Quien padece de una fobia sufre un terror extremo y paralizante ante un objeto, frecuentemente es a un determinado animal o insecto, puede ser a ciertos espacios cerrados como el ascensor o el avión, o a grandes superficies, otras veces la fobia le limita a conducir en autopistas, o a la sangre, a las alturas.
Existen otras fobias más originales como a las esquinas, a las nubes, realmente cualquier cosa puede convertirse en objeto de fobia si reiteradamente evito su contacto, tomo precauciones para no encontrármelo y me hago acompañar de alguien por si hay una emergencia.

Si vives en la Europa occidental la fobia a ciertos insectos, como a las cucarachas, suele limitarse a la estación veraniega, por lo que si tengo este tipo de fobia viviré aterrado y tomaré precauciones solo un par de meses al año; o quien tiene fobia al avión se auto-engaña diciéndose que se viaja mejor en coche o que no necesita viajar tan lejos, es decir se limita la vida pero sigue funcionando. Pero cuando la fobia que padezco me la puedo encontrar habitualmente en mi ciudad, por ejemplo, el miedo a los perros, a las palomas, a las nubes, la vida se convierte en una pesadilla para la persona y sus familiares, y el trastorno se cronifica más rápidamente.

La fobias suelen gestarse tras un acontecimiento traumático que puede ser vivido en primera persona, o tras haber escuchado una noticia impactante, y en otras ocasiones se inicia con asco al contacto de insectos o animales. Aunque la mayor parte de las personas con fobias se acuerdan de un episodio desagradable, no todas los que han sufrido un trauma desarrollan una fobia, porque será determinante cómo actuemos tras el suceso para desarrollarla.

El fóbico se construye una vida de precauciones en torno al objeto de temor, huye de él y pide ayuda, confirmando así su creencia de que es peligroso y que debe evitar, construyendo un muro protector que se va convirtiendo en su prisión.
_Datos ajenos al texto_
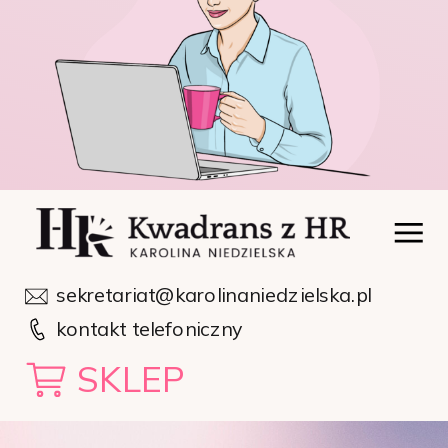
sekretariat@karolinaniedzielska.pl
kontakt telefoniczny
SKLEP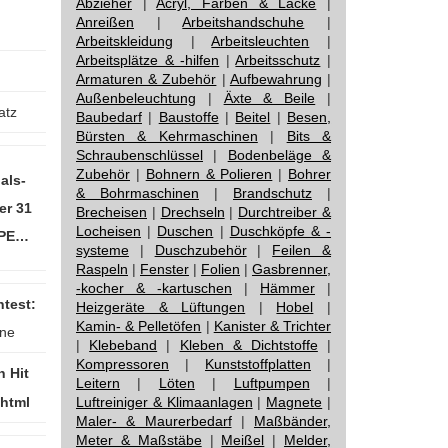
Abzieher
|
Acryl, Farben & Lacke
|
Anreißen
|
Arbeitshandschuhe
|
Arbeitskleidung
|
Arbeitsleuchten
|
Arbeitsplätze & -hilfen
|
Arbeitsschutz
|
Armaturen & Zubehör
|
Aufbewahrung
|
Außenbeleuchtung
|
Äxte & Beile
|
atz
Baubedarf
|
Baustoffe
|
Beitel
|
Besen,
Bürsten & Kehrmaschinen
|
Bits &
Schraubenschlüssel
|
Bodenbeläge &
Zubehör
|
Bohnern & Polieren
|
Bohrer
als-
& Bohrmaschinen
|
Brandschutz
|
er 31
Brecheisen
|
Drechseln
|
Durchtreiber &
Locheisen
|
Duschen
|
Duschköpfe & -
-PE…
systeme
|
Duschzubehör
|
Feilen &
Raspeln
|
Fenster
|
Folien
|
Gasbrenner,
-kocher & -kartuschen
|
Hämmer
|
test:
Heizgeräte & Lüftungen
|
Hobel
|
Kamin- & Pelletöfen
|
Kanister & Trichter
rne
|
Klebeband
|
Kleben & Dichtstoffe
|
Kompressoren
|
Kunststoffplatten
|
n Hit
Leitern
|
Löten
|
Luftpumpen
|
Luftreiniger & Klimaanlagen
|
Magnete
|
Maler- & Maurerbedarf
|
Maßbänder,
Meter & Maßstäbe
|
Meißel
|
Melder,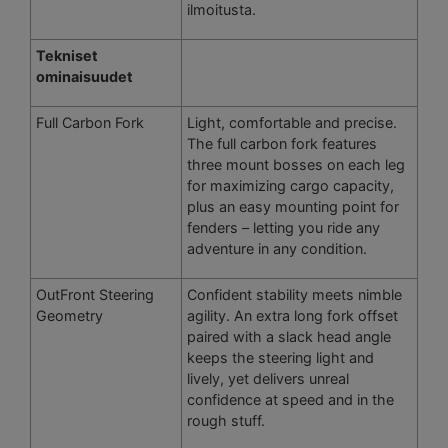
ilmoitusta.
Tekniset
ominaisuudet
Full Carbon Fork
Light, comfortable and precise.
The full carbon fork features
three mount bosses on each leg
for maximizing cargo capacity,
plus an easy mounting point for
fenders – letting you ride any
adventure in any condition.
OutFront Steering
Confident stability meets nimble
Geometry
agility. An extra long fork offset
paired with a slack head angle
keeps the steering light and
lively, yet delivers unreal
confidence at speed and in the
rough stuff.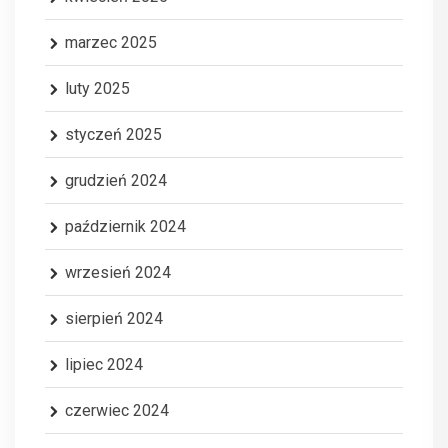
marzec 2025
luty 2025
styczeń 2025
grudzień 2024
październik 2024
wrzesień 2024
sierpień 2024
lipiec 2024
czerwiec 2024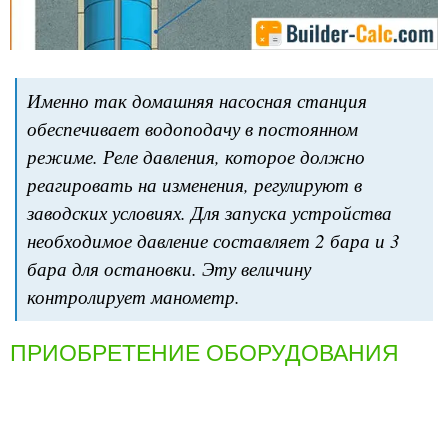
Именно так домашняя насосная станция
обеспечивает водоподачу в постоянном
режиме. Реле давления, которое должно
реагировать на изменения, регулируют в
заводских условиях. Для запуска устройства
необходимое давление составляет 2 бара и 3
бара для остановки. Эту величину
контролирует манометр.
ПРИОБРЕТЕНИЕ ОБОРУДОВАНИЯ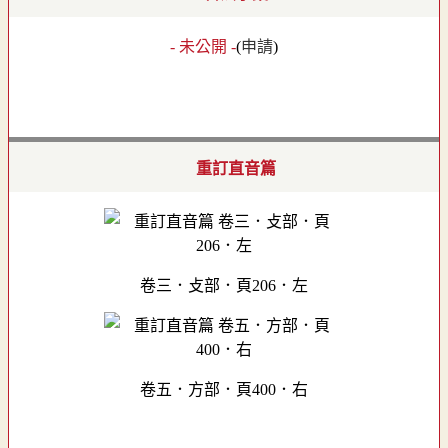
- 未公開 -
(
申請
)
重訂直音篇
卷三．攴部．頁206．左
卷五．方部．頁400．右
No debemos olvidar que tener miedo es sano, es el instinto más arcaico de los seres humanos, gracias al miedo hemos sobrevivido a predadores, por lo que no debemos eliminarlo sino cabalgarlo cuando se convierte en un límite.

En la mayor parte de las terapias psicológicas que se centran en producir un cambio cognitivo se obtiene resultados muy lentamente y con gran sufrimiento por parte del paciente, y con mucha frecuencia se produce el abandono por la incapacidad de seguir las instrucciones del terapeuta.

Teniendo en cuenta que quien padece una fobia muestra una fuerte resistencia al cambio porque quiere colaborar pero no puede, la Terapia Breve Estratégica se muestra muy eficaz al usar maniobras terapéuticas para hacer afrontar sin saberlo, según la antigua estratagema china de “surcar el mar sin que el cielo lo sepa”, se guía a la persona a prestar atención a aspectos irrelevantes presentados como fundamentales, o a indicaciones que le obliga a concentrarse en detalles, mientras le convencemos de que aquello es importante, mientras a sus espaldas se ponen en marcha acciones importantes. Consigo así experimentar y obtener una nueva percepción de las cosas, y un pequeño paso, me lleva a otro pequeño paso que su vez me lleva a un gran cambio.

Belén Silván Oró, Psicóloga especialista en Terapia Breve Estratégica.